__What the task requires__.
Each line from the one with "育成項目は多岐に渡り、定番の攻撃・HPに加え、ク" through the end of the records below should be transcribed exactly, and each picture should be skipped.

• • •

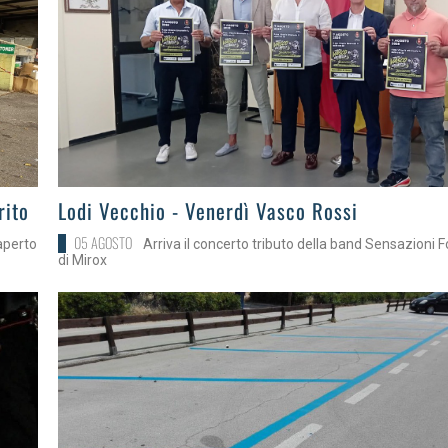
>
rito
Lodi Vecchio - Venerdì Vasco Rossi
05 AGOSTO
 aperto
Arriva il concerto tributo della band Sensazioni F
di Mirox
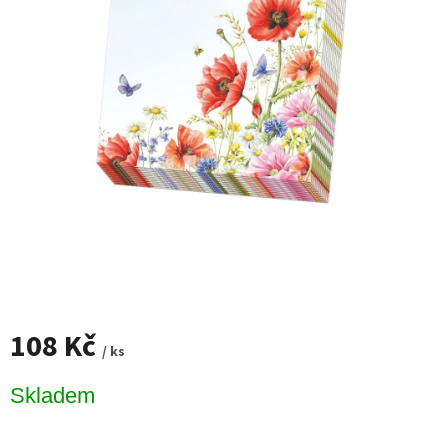
108 Kč
/ ks
Měrná
Skladem
cena:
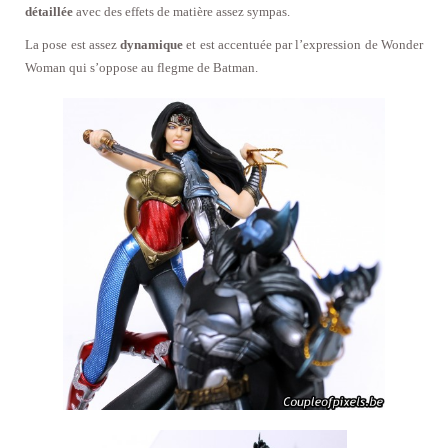
détaillée
avec des effets de matière assez sympas.
La pose est assez
dynamique
et est accentuée par l’expression de Wonder
Woman qui s’oppose au flegme de Batman.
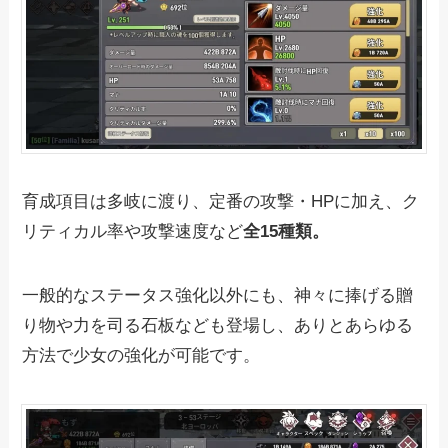
育成項目は多岐に渡り、定番の攻撃・HPに加え、ク
リティカル率や攻撃速度など
全15種類。
一般的なステータス強化以外にも、神々に捧げる贈
り物や力を司る石板なども登場し、ありとあらゆる
方法で少女の強化が可能です。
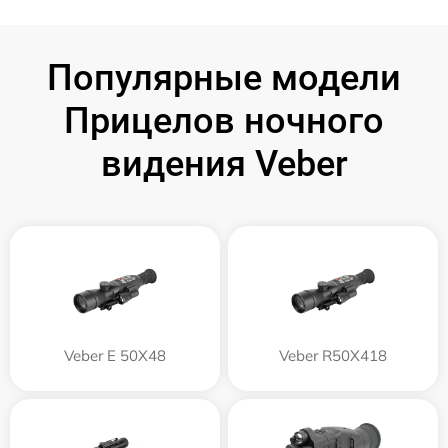
Популярные модели
Прицелов ночного
видения Veber
Veber E 50X48
Veber R50X418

• • •

__Output of the exercise__.
育成項目は多岐に渡り、定番の攻撃・HPに加え、ク
リティカル率や攻撃速度など
全15種類。
一般的なステータス強化以外にも、神々に捧げる贈
り物や力を司る石板なども登場し、ありとあらゆる
方法で少女の強化が可能です。
Популярные модели
Прицелов ночного
видения Veber
Veber E 50X48
Veber R50X418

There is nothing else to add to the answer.